A little over 18 months ago, Halliburton commercialized X-Tend acid stimulation service, a low-viscosity, delayed-acting acid, for matrix and acid frac of carbonate formations offshore to allow deeper penetration of the live acid into the formation. 

“It is very easy to prepare, and we can mix it on the fly or batch mix it,” Vasquez said. 

Since commercialization, X-Tend has been used on about 100 jobs globally, he said. It is used in carbonate formations up to 350 F, but can be taken to higher temperatures. Using X-Tend, he said, has resulted in oil production increases of between 2,000 bbl/d and 3,000 bbl/d. 

World of water

Offshore water handling is particularly challenging, Vasquez said. 

“Produced water has to be disposed of or reinjected back into the formation,” he said. “You have a lot of restrictions with surface facilities handling water production.” 

WaterWeb, a technology Halliburton commercialized over a decade ago, selectively reduces permeability to water with minimal impact to hydrocarbon production, which means there is no need for mechanical isolation, he said. 

However, while the WaterWeb polymer initially worked well in sandstone formations, it did not perform as well in calcite-rich formations, he said. Following some research and chemistry modification, he said the product now works in both sandstone and carbonate formations. 
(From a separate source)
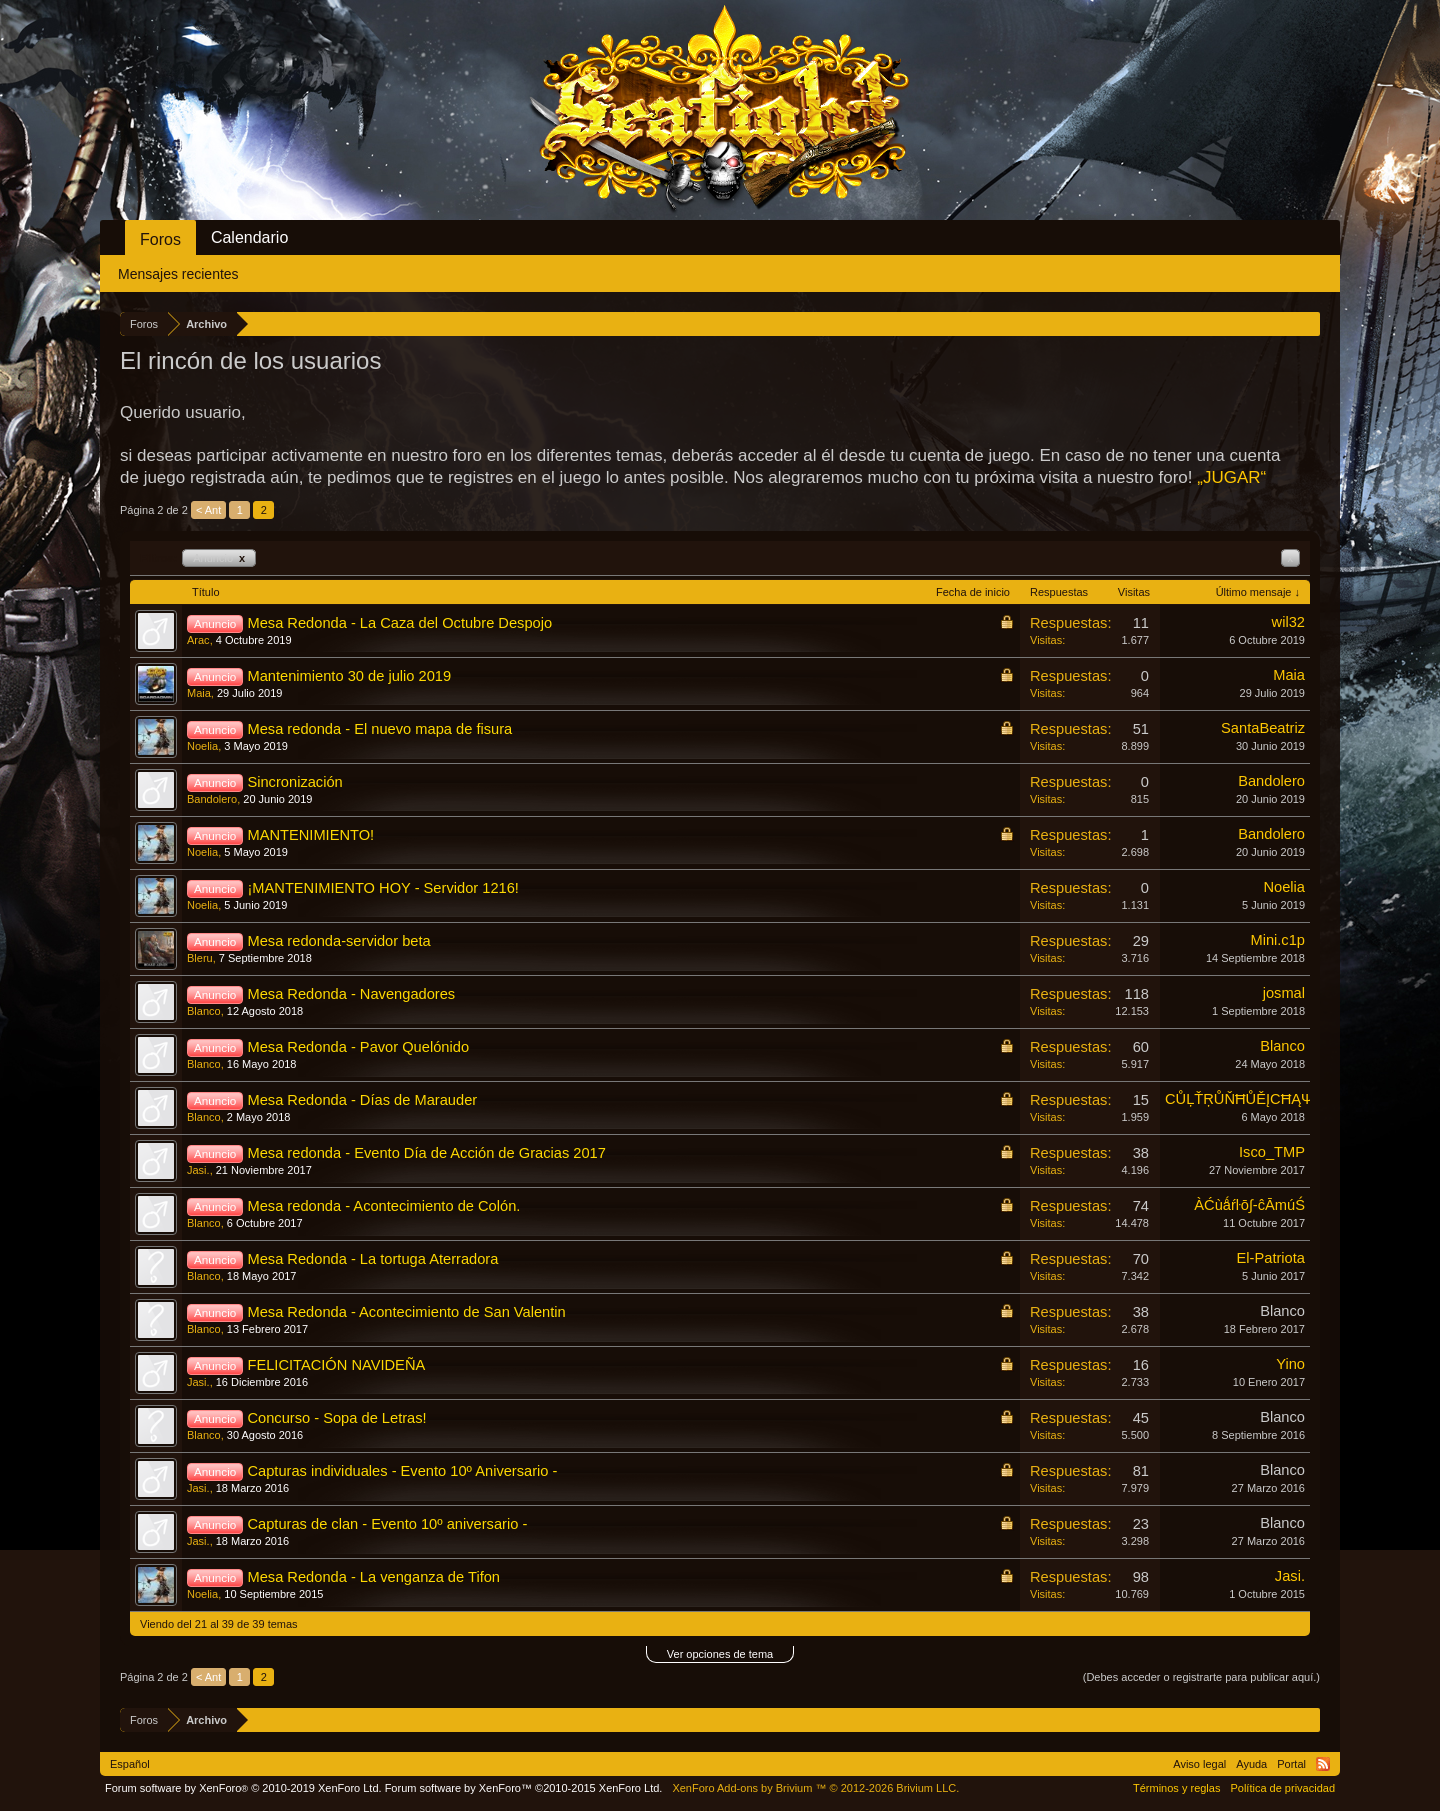  I want to click on Mesa Redonda - Navengadores, so click(351, 994).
In one carbonate application offshore Mexico, the water cut—the ratio of water produced compared to the total volume of liquids produced in a well—was 36%. After Halliburton pumped 370 bbl of WaterWeb into the well, the water cut dropped to 4% while oil production increased by 600 bbl/d, Halliburton said.

In a sandstone application producing from a multi-layered reservoir, water cut was reduced from 80% to 60%, and oil production increased by 300 bbl/d after deployment of WaterWeb.

While produced water is something that needs to be handled, water is needed for some operations. Halliburton’s SeaQuest service makes it possible to use seawater instead of freshwater for fracture fluid or frac-packing operations.

“We don’t have to go back to the port to get more freshwater,” Vasquez said. “We’re saving a lot of non-productive time, a lot of CO2 emissions as well, while providing an optimum frac fluid rheology.”